Surmonter les craintes - construire des ponts

Les initiatives de la société civile apportent une contribution décisive à la lutte contre les discours et les crimes de haine. Christie Edwards et Elvir Djuliman ont souligné la fonction de pont de ces initiatives entre les groupes concernés et les organes de l'État tels que la police et le pouvoir judiciaire. Ces initiatives sensibilisent souvent les gens aux expériences de discrimination et permettent aux victimes de faire entendre leur voix. En même temps, des initiatives locales, telles que le Centre de dialogue Nansen, peuvent fournir une plate-forme d'échange entre les groupes.

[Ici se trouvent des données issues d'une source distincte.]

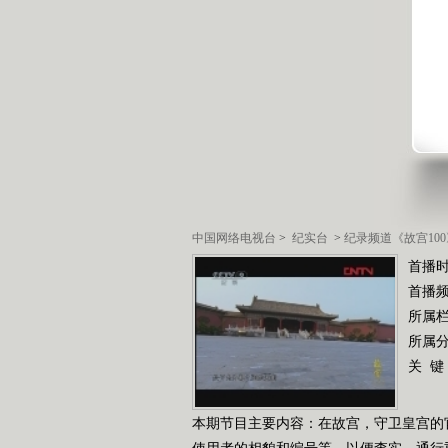
中国网络电视台
>
纪实台
>
纪录频道《故宫100
首播时
首播
所属
所属
关 键
本期节目主要内容：在故宫，守卫皇宫的
使用者的相貌和编号等，以便查实。通行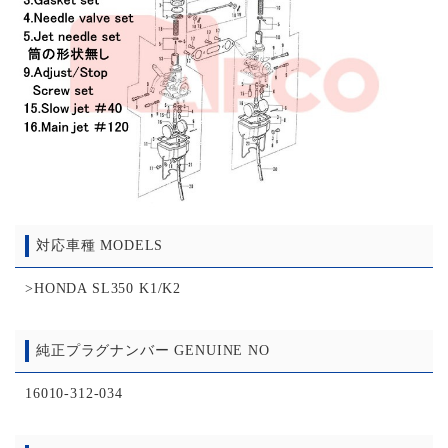
対応車種 MODELS
>HONDA SL350 K1/K2
純正プラグナンバー GENUINE NO
16010-312-034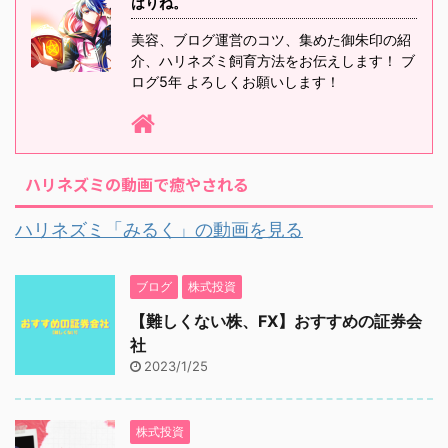
はりね。
美容、ブログ運営のコツ、集めた御朱印の紹
介、ハリネズミ飼育方法をお伝えします！ ブ
ログ5年 よろしくお願いします！
ハリネズミの動画で癒やされる
ハリネズミ「みるく」の動画を見る
ブログ
株式投資
【難しくない株、FX】おすすめの証券会
社
2023/1/25
株式投資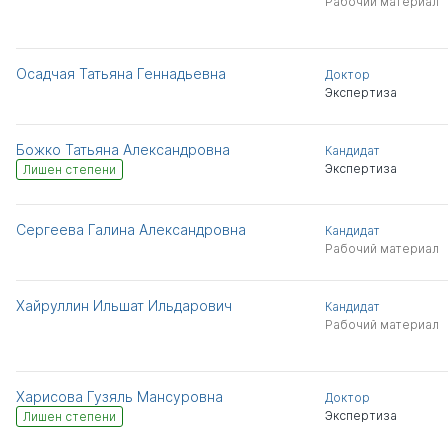
Рабочий материал
Осадчая Татьяна Геннадьевна
Доктор
Экспертиза
Божко Татьяна Александровна
Кандидат
Экспертиза
Лишен степени
Сергеева Галина Александровна
Кандидат
Рабочий материал
Хайруллин Ильшат Ильдарович
Кандидат
Рабочий материал
Харисова Гузяль Мансуровна
Доктор
Экспертиза
Лишен степени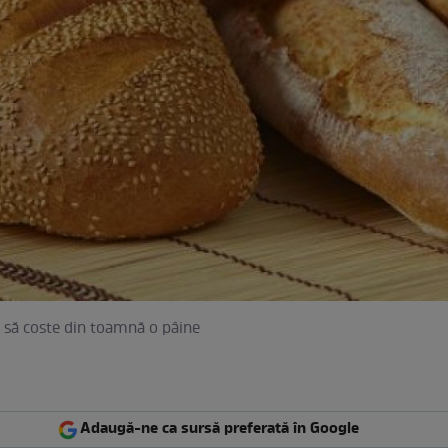
 să coste din toamnă o pâine
Adaugă-ne ca sursă preferată în Google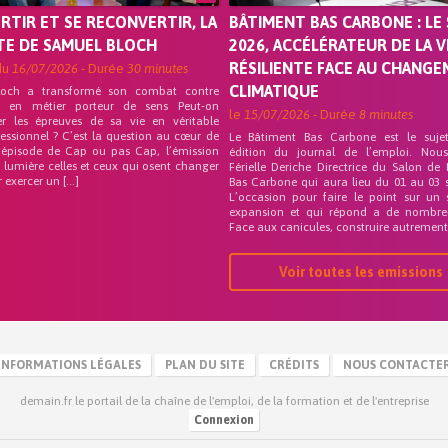
ORTIR ET SE RECONVERTIR, LA
BÂTIMENT BAS CARBONE : LE 
TE DE SAMUEL BLOCH
2026, ACCÉLÉRATEUR DE LA V
RÉSILIENTE FACE AU CHANG
du
16/07/2026
- Durée
30 minutes
CLIMATIQUE
loch a transformé son combat contre
on en métier porteur de sens Peut-on
le
15/07/2026
- Durée
8 minutes
er les épreuves de sa vie en véritable
fessionnel ? C’est la question au cœur de
Le Bâtiment Bas Carbone est le suje
 épisode de Cap ou pas Cap, l’émission
édition du journal de l’emploi. Nou
 lumière celles et ceux qui osent changer
Férielle Deriche Directrice du Salon de
r exercer un […]
Bas Carbone qui aura lieu du 01 au 03 
L’occasion pour faire le point sur un 
expansion et qui répond a de nombre
Face aux canicules, construire autrement 
Voir toutes les emissions
INFORMATIONS LÉGALES
PLAN DU SITE
CRÉDITS
NOUS CONTACTE
demain.fr le portail de la chaîne de l'emploi, de la formation et de l'entreprise
Connexion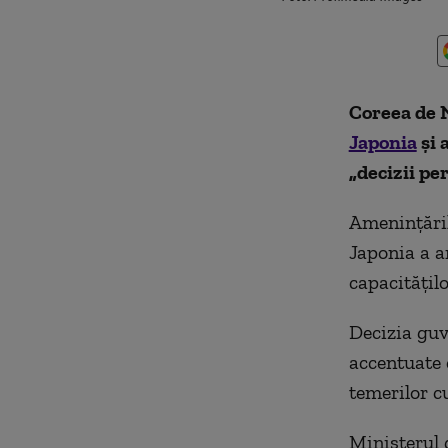
Coreea de 
Japonia
și 
„decizii pe
Amenințăril
Japonia a a
capacitățil
Decizia guv
accentuate c
temerilor cu
Ministerul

L'hypothèse selon laquelle les stéréotypes, et donc les discours de haine, proviennent de l'ignorance de ce qui est étranger doit être combattue par le dialogue. L'éducation, a souligné Elvir Djuliman, est la clé pour surmonter la peur et la haine qui en résulte. La promotion de la paix, l'éducation aux médias et le dialogue interreligieux doivent non seulement faire partie des initiatives sociales mais doivent également être inscrits dans les programmes scolaires officiels. C'est là que les limites de nombreuses organisations de la société civile et la nécessité d'une coopération avec les acteurs étatiques deviennent évidentes.

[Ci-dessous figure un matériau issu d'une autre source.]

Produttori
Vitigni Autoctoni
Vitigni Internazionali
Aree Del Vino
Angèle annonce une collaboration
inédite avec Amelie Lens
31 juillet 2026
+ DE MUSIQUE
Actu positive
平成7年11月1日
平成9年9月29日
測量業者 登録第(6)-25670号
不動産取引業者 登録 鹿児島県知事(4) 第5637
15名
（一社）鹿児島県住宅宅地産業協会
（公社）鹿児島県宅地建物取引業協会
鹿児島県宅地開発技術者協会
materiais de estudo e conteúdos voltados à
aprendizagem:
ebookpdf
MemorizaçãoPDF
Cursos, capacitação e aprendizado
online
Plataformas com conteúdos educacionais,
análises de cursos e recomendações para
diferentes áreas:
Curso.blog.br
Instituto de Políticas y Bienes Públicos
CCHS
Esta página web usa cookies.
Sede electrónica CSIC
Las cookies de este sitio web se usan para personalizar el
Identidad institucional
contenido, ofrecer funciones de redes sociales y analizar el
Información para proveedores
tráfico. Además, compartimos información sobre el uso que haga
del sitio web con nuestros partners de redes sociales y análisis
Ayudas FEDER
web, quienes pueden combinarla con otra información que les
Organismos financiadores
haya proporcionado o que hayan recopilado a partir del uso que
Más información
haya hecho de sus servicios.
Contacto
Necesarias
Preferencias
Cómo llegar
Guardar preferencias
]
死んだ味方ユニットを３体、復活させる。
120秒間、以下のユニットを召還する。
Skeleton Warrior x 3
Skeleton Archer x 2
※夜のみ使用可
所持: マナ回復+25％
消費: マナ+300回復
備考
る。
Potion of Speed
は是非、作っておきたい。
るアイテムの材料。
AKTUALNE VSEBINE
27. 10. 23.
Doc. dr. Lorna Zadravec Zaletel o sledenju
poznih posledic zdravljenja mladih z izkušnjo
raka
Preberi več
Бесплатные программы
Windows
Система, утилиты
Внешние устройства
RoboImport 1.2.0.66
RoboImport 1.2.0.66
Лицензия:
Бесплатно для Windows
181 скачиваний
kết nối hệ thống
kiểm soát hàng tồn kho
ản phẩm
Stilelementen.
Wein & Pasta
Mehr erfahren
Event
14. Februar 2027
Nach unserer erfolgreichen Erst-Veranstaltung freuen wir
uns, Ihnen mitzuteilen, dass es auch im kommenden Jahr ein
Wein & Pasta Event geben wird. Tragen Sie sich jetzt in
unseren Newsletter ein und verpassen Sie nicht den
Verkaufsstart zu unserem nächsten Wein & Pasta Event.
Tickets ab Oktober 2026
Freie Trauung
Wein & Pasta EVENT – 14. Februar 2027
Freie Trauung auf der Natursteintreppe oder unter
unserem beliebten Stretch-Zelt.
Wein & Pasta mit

Préparation à l'autoréflexion

Les panélistes ont convenu que l'État a une position clé dans la lutte contre les crimes et les discours de haine. Malgré une initiative des Nations Unies pour une compréhension commune des discours de haine, il n'existe pas de définition officielle aux niveaux international et national. Ce qu'il faut, c'est un engagement volontaire de la part des États pour sensibiliser à la discrimination des groupes marginalisés dans leurs structures afin de promulguer des lois et de prévenir la discrimination structurelle. Cela nécessite la volonté d'un gouvernement de s'attaquer à la discrimination et à ses causes structurelles.

Comme l'ont clairement indiqué les membres du panel, l'implication de l'État ne doit donc pas se limiter à de simples poursuites. La coopération avec la société civile et la promotion d'espaces inclusifs d'échange et de dialogue constituent une partie importante de la lutte contre les crimes et les discours de haine.

Le dialogue et l'éducation sont-ils suffisants ?

La question demeure : une démocratie vivante est-elle une protection suffisante contre les discours et les crimes de haine ? L'impact des initiatives individuelles d'éducation à la paix reste souvent incertain. Souvent, il n'y a pas de chiffres sur la propagation et l'impact des discours et des crimes de haine et sur leurs auteurs. Les réactions des participants à la session en ligne ont montré combien il est complexe de traiter les discours et les crimes de haine. La relation entre la réglementation étatique des plateformes de médias sociaux et la liberté d'expression a été abordée, tout comme le rôle des images de la masculinité dans les régions en conflit. De nombreuses contributions ont reflété la question de la prévention individuelle ou structurelle du discours et des crimes de haine. Il convient de noter que ni les initiatives de l'État ni celles de la société civile ne suffisent à elles seules pour contrer avec succès les discours et les crimes de haine.

La session en ligne faisait partie d'une série d'événements sur les discours et les crimes de haine en prévision de la quatrième réunion mondiale de GAAMAC en novembre 2021.